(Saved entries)

-- -- --

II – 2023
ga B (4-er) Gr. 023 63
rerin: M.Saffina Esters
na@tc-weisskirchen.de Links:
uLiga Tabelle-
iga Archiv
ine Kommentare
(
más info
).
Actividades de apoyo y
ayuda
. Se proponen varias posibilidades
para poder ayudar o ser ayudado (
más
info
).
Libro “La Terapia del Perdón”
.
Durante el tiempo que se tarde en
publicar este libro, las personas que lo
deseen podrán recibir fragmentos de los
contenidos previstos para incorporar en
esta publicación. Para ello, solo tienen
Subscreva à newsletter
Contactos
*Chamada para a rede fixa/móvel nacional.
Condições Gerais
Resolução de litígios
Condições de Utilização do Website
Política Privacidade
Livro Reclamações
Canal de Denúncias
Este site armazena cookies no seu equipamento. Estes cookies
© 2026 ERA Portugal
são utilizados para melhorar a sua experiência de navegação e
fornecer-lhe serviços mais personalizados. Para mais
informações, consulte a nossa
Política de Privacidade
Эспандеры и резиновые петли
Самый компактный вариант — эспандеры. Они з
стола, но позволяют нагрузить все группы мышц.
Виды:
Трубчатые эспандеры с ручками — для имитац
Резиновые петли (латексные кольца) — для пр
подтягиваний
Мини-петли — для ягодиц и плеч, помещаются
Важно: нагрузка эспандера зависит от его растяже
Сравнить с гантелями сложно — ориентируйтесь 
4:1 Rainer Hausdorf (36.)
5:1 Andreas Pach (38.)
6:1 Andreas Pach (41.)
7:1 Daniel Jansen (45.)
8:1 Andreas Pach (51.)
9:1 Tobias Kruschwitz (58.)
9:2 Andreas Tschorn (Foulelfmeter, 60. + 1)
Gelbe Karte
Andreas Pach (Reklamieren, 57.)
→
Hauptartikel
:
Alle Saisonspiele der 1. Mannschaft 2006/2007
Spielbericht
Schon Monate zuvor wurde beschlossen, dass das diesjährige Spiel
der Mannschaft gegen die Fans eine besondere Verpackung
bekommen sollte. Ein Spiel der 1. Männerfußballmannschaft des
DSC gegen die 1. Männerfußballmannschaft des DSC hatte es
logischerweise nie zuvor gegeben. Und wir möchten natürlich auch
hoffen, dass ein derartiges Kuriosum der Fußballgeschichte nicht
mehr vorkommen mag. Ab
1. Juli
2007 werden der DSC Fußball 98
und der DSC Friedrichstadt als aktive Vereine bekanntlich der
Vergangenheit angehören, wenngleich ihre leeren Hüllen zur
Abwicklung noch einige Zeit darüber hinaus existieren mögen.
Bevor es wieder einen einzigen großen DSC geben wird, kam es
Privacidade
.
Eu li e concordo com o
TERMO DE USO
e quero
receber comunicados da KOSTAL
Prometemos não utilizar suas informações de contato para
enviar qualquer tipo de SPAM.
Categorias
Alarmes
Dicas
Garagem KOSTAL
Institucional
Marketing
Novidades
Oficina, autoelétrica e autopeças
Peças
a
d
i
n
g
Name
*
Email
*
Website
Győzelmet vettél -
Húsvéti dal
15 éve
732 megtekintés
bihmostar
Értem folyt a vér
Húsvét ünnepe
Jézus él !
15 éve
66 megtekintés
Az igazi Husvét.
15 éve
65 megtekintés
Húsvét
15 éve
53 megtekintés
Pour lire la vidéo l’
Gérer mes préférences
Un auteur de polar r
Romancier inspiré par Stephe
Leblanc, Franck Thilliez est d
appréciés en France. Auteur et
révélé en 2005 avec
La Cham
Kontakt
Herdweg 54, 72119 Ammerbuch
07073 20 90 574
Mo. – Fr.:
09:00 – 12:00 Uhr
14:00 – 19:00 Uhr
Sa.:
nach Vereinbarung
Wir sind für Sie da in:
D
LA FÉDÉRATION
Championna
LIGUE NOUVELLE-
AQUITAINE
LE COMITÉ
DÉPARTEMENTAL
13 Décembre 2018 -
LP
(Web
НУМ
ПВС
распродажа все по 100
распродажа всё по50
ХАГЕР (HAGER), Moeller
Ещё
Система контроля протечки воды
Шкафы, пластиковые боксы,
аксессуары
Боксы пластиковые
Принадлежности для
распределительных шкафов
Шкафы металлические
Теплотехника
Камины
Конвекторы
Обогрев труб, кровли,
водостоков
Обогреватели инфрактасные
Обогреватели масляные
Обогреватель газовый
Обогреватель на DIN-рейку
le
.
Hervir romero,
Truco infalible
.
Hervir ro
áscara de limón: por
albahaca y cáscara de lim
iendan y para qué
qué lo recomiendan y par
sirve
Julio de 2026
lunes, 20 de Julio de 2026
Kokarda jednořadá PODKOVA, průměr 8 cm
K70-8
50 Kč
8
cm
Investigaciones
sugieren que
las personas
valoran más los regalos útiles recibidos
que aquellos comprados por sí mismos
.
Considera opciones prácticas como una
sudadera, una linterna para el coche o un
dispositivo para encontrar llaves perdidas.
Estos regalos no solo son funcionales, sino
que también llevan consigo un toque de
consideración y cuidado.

-- -- --

### THE PROBLEM
From the records given above, copy all lines containing "Privacidade".

### SOLUTION FOR THIS TASK
Política Privacidade
Política de Privacidade
Privacidade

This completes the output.